Yes, these are learned responses, but people aren’t learning. They still use them frequently and even if,
as I wrote about on another
article the conversation (in particular race) doesn’t go
anywhere. And yes, a lot of times the
resistance to really understanding white supremacy or white privilege comes
from white people, even some that haven’t experienced marginalization or
oppression, yet that is exactly what they feel.
They can still be impacted by
how we talk about this even if they are not who we are talking about. So, how do we move forward?
My
argument is that we have the tool, and we need to use it to police our own
discourse. Yes, when we label someone as
“racist” we are, quite often, not trying to suggest it is a permanent condition
but a learned response and that their words and/or actions need to change
because it is doing people harm. But the
throwing the label at them is not having its intended impact. Our intent is to get people to be better, to
look at their words and their actions and understand how that effects people
around them. You only need to look at Evergreen
College to know that hurling the label didn’t make the situation
better. Instead we get push back that
drives them (primarily white people) further away because they don’t have the
nuanced understanding that we do. The impact does not match our intent.

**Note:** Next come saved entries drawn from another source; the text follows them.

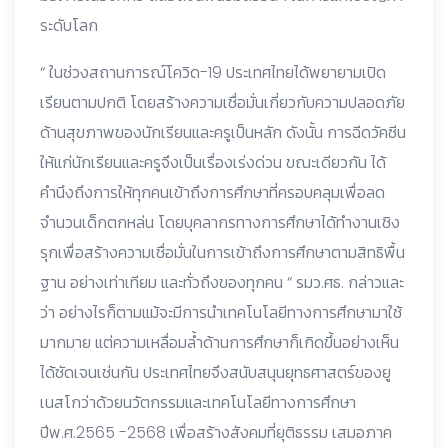
ระดับโลก
“ ในช่วงสถานการณ์โควิด-19 ประเทศไทยได้พยายามเปิด
เรียนตามปกติ โดยสร้างความเชื่อมั่นเกี่ยวกับความปลอดภัย
ด้านสุขภาพของนักเรียนและครูเป็นหลัก ดังนั้น การฉีดวัคซีน
ให้แก่นักเรียนและครูจึงเป็นเรื่องเร่งด่วน ขณะเดียวกัน ได้
คำนึงถึงการให้ทุกคนเข้าถึงการศึกษาที่ครอบคลุมเพื่อลด
จำนวนเด็กตกหล่น โดยบุคลากรทางการศึกษาได้ทำงานเชิง
รุกเพื่อสร้างความเชื่อมั่นในการเข้าถึงการศึกษาตามสิทธิพื้น
ฐาน อย่างเท่าเทียม และทั่วถึงของทุกคน “ รมว.ศธ. กล่าวและ
ว่า อย่างไรก็ตามแม้จะมีการนำเทคโนโลยีทางการศึกษามาใช้
มากมาย แต่ความเหลื่อมล้ำด้านการศึกษาก็เกิดขึ้นอย่างเห็น
ได้ชัดเจนเช่นกัน ประเทศไทยจึงสนับสนุนยุทธศาสตร์ของยู
เนสโกว่าด้วยนวัตกรรมและเทคโนโลยีทางการศึกษา
ปีพ.ศ.2565 -2568 เพื่อสร้างสังคมที่ยุติธรรม เสมอภาค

And we need to address that.
Calling
someone a racist
isn’t helping. When our friends remark
that they “don’t see color” pointing that that is an
impossibility doesn’t help unless we factor in the impact of doing just that. We’ve all been calling each other out in the
simplest shorthand, and it is leading to less honest discussion or no
discussion at all instead of more. We
need to have more conversations, more nuanced, honest, and fearless
conversations and unless we don ‘t look at our own intent by blasting people on social media with a shorthand that
they may not understand, the impact
is going to leave us with even less room to talk not more.